FP8 Best Practices

This repository’s FP8 path is useful, but it is not a universal replacement for higher-precision execution.

Where FP8 fits well

matrix-multiplication-heavy inference paths,
projection layers where moderate quantization error is acceptable,
memory-sensitive inference workloads.

Where to stay cautious

normalization steps,
numerically fragile output heads,
any path where you have not compared against an FP16 or BF16 baseline.

Prefer explicit validation

When you introduce FP8 into a new workload, compare against a higher-precision baseline:

import torch
from triton_ops import fp8_gemm

a = torch.randn(256, 512, device="cuda", dtype=torch.float16) * 0.02
b = torch.randn(512, 256, device="cuda", dtype=torch.float16) * 0.02

fp16_out = torch.matmul(a, b)
fp8_out = fp8_gemm(a, b)

rel_error = (fp8_out.float() - fp16_out.float()).abs() / (fp16_out.float().abs() + 1e-6)
print(rel_error.mean().item())

Automatic vs explicit quantization

Automatic quantization

Use:

out = fp8_gemm(a, b)

This is the shortest path and is usually a good starting point.

Explicit quantization

Use:

from triton_ops import quantize_fp8, fp8_gemm

a_fp8, a_scale = quantize_fp8(a)
b_fp8, b_scale = quantize_fp8(b)
out = fp8_gemm(a_fp8, b_fp8, a_scale, b_scale)

This is useful when:

you want to reuse quantized tensors,
you want visibility into scale values,
you want to control when quantization happens.

Overflow handling

The overflow helper is not part of the root-package export list.

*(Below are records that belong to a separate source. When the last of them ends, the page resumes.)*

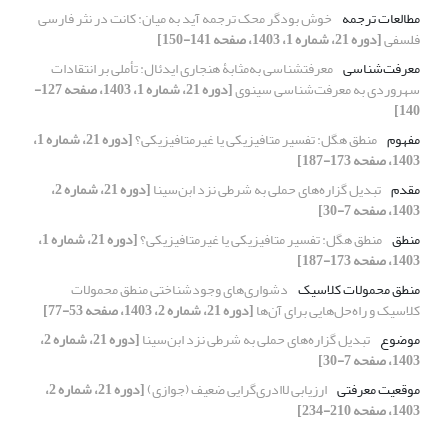
مطالعات ترجمه
خوش بودگر محک ترجمه آید به میان: کانت در نثر فارسی
فلسفی
[دوره 21، شماره 1، 1403، صفحه 141-150]
معرفت‌شناسی
معرفت‎شناسی به‌مثابۀ هنجاری ایدئال: تأملی بر انتقادات
سهروردی به معرفت‌شناسی سینوی
[دوره 21، شماره 1، 1403، صفحه 127-
140]
مفهوم
منطق هگل: تفسیر متافیزیکی یا غیرمتافیزیکی؟
[دوره 21، شماره 1،
1403، صفحه 173-187]
مقدم
تبدیل گزاره‌های حملی به شرطی نزد ابن‌سینا
[دوره 21، شماره 2،
1403، صفحه 7-30]
منطق
منطق هگل: تفسیر متافیزیکی یا غیرمتافیزیکی؟
[دوره 21، شماره 1،
1403، صفحه 173-187]
منطق محمولات کلاسیک
دشواری‌های وجودشناختی منطق محمولات
کلاسیک و راه‌حل‌هایی برای آن‌ها
[دوره 21، شماره 2، 1403، صفحه 53-77]
موضوع
تبدیل گزاره‌های حملی به شرطی نزد ابن‌سینا
[دوره 21، شماره 2،
1403، صفحه 7-30]
موقعیت معرفتی
ارزیابی لاادری‌گرایی ضعیف (جوازی)
[دوره 21، شماره 2،
1403، صفحه 210-234]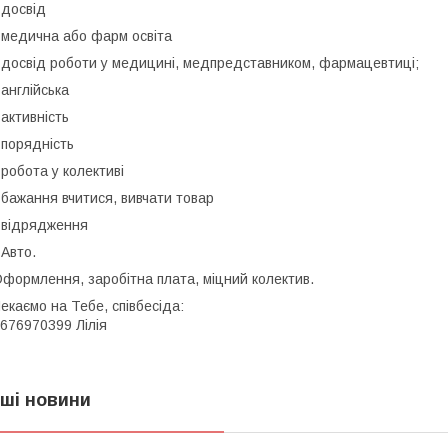
-
досвід
 медична або фарм освіта
 досвід роботи у медицині, медпредставником, фармацевтиці;
 англійська
 активність
 порядність
 робота у колективі
 бажання вчитися, вивчати товар
 відрядження
 Авто.
формлення, заробітна плата, міцний колектив.
екаємо на Тебе, співбесіда:
676970399 Лілія
нші новини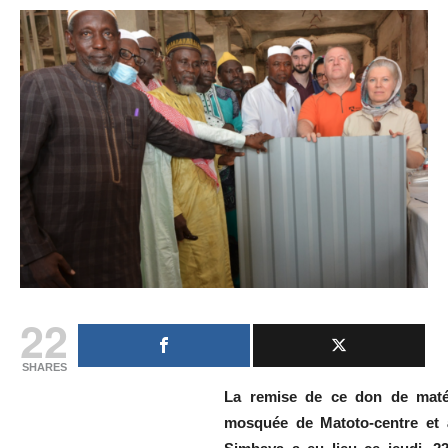
22
SHARES
La remise de ce don de matér
mosquée de Matoto-centre et à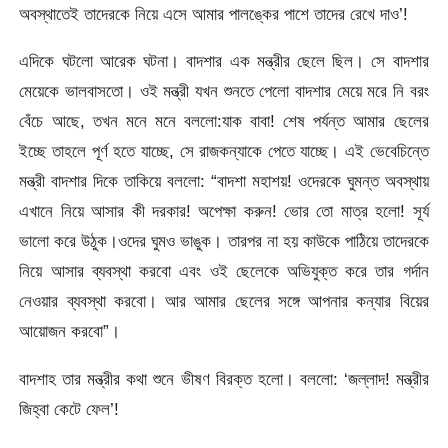
অবস্থাতেই তাদেরকে নিয়ে এসে আমার পালঙ্কের পাশে তাদের রেখে দাও’!
এদিকে ঘটলো আরেক ঘটনা। বাদশার এক মন্ত্রীর ছেলে ছিল। সে বাদশার
মেয়েকে ভালবাসতো। ওই মন্ত্রী যখন শুনতে পেলো বাদশার মেয়ে মরে নি বরং
বেঁচে আছে, তখন মনে মনে বললো:যাক বাবা! শেষ পর্যন্ত আমার ছেলের
ইচ্ছে তাহলে পূর্ণ হতে যাচ্ছে, সে রাজকন্যাকে পেতে যাচ্ছে। এই ভেবেচিন্তে
মন্ত্রী বাদশার দিকে তাকিয়ে বললো: “বাদশা মহাশয়! ওদেরকে ঘুমন্ত অবস্থায়
এখানে নিয়ে আসার কী দরকার! অপেক্ষা করুন! ভোর তো মাত্র হলো! সূর্য
ভালো করে উঠুক।ওদের ঘুমও ভাঙুক। তারপর না হয় কাউকে পাঠিয়ে তাদেরকে
নিয়ে আসার ব্যবস্থা করবো এবং ওই ছেলেকে অভিযুক্ত করে তার গর্দান
নেওয়ার ব্যবস্থা করবো। আর আমার ছেলের সঙ্গে আপনার কন্যার বিয়ের
আয়োজন করবো”।
বাদশাহ তার মন্ত্রীর কথা শুনে ভীষণ বিরক্ত হলো। বললো: ‘জল্লাদ! মন্ত্রীর
জিহ্বা কেটে ফেল’!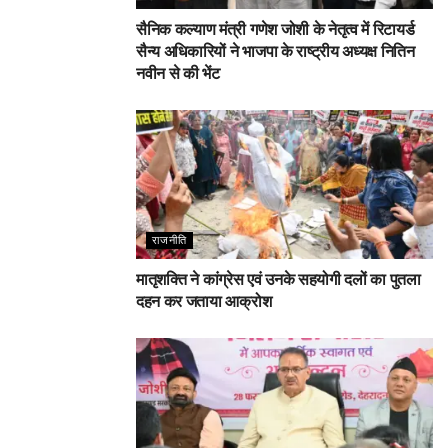
सैनिक कल्याण मंत्री गणेश जोशी के नेतृत्व में रिटायर्ड
सैन्य अधिकारियों ने भाजपा के राष्ट्रीय अध्यक्ष नितिन
नवीन से की भेंट
राजनीति
मातृशक्ति ने कांग्रेस एवं उनके सहयोगी दलों का पुतला
दहन कर जताया आक्रोश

from triton_ops.kernels.fp8_quantize import quantize_fp8_with_overflow_handling

Use it when you expect extreme ranges and want retry-based scale reduction before failing with NumericalOverflowError.

Integration advice for `FP8Linear`

FP8Linear caches quantized weights after the first forward. That is a strong fit for inference-oriented code, but it means you should be careful about using it in training loops where weights continue to update.

Rule of thumb

Keep the numerically sensitive boundaries in higher precision.
Use FP8 where the memory and throughput trade-off is actually paying off.
Always measure the model- or workload-level impact, not only the isolated kernel result.